The American intergovernmental system was one of the great institutional inventions of the Country’s founding fathers. It serves many purposes ranging from facilitating our democracy through the dispersal of political power, to enabling individuals in local communities to more carefully and strategically address the many problems that exist in a complex society. That this system has played a major role in facilitating the building and development of the American nation goes without saying. Nevertheless, this is a system that is currently in a state of crisis - in part because it has worked so effectively for so long that often little or no attention is paid to it. This is highly unfortunate since the American governmental system is an interlocking one in which the actions of each level impact upon each of the others.
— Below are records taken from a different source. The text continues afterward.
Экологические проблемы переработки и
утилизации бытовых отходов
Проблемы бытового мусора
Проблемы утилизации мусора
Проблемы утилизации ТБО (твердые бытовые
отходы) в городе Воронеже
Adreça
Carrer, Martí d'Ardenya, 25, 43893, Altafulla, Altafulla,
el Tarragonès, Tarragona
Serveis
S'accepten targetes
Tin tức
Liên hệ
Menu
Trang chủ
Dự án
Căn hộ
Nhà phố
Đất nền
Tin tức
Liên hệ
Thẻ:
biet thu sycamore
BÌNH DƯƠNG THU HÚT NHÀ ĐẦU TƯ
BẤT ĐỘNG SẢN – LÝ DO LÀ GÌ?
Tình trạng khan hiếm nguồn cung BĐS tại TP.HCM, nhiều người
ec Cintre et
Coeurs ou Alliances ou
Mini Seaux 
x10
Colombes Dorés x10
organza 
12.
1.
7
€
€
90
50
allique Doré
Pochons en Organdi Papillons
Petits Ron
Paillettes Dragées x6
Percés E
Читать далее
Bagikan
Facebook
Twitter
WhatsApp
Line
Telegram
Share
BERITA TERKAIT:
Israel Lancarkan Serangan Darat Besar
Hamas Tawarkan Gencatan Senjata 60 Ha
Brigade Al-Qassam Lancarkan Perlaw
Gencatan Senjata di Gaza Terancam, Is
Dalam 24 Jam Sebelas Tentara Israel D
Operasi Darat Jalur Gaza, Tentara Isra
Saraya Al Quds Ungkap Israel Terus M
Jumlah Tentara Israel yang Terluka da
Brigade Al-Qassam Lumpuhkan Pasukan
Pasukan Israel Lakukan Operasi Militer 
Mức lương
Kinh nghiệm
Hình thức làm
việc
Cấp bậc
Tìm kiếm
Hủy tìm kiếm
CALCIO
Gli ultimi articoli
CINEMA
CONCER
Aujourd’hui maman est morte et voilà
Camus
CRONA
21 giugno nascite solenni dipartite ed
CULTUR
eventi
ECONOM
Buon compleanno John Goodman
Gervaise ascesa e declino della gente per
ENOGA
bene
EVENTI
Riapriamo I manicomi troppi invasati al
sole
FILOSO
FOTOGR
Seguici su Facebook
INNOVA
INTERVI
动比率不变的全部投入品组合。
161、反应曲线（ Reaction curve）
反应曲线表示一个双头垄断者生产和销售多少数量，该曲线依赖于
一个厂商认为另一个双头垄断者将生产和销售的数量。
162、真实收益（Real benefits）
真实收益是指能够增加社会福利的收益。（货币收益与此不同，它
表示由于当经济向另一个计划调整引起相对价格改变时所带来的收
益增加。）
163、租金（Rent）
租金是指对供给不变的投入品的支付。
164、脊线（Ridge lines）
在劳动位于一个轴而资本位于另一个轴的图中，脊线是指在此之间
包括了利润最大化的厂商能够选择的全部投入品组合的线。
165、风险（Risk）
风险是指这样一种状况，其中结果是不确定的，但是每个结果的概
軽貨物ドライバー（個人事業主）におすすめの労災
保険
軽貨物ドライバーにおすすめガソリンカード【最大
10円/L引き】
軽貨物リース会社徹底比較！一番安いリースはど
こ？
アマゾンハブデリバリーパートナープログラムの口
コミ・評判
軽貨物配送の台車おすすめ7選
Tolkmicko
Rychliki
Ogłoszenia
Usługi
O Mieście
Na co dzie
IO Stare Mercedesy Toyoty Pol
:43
Today, more than ever, the intergovernmental system faces multiple highly complex challenges. Many of these challenges are driven by fiscal factors, but not all of them. Political and administrative conflict, exacerbated by a highly polarized political environment, has dramatically lessened the capacity of the system for cooperation at a time when collaboration is desperately needed. While many proposals are being put forward to address the problems faced at the federal, state and local levels of government, rarely do those proposals recognize that they are highly dependent for successful implementation on circumstances that are often predetermined at another level of government.
To help the next Administration, the next Congress and our state and local governmental leaders to more effectively address these issues, a group of four individuals with long experience both studying and participating in the American governmental system has prepared the attached memo. These individuals have held senior positions in local, national and state government and have also written extensively about intergovernmental relations in the United States and abroad. The memo on “America’s Invisible Intergovernmental Crisis” provides important recommendations for reinvigorating the American intergovernmental system and the nation itself. Most significant in this regard are the calls for a joint federal, state and local reassessment of the nation's tax policies with a focus upon the introduction of a shared consumption tax and the need for the establishment of an institutional mechanism to facilitate intergovernmental collaboration.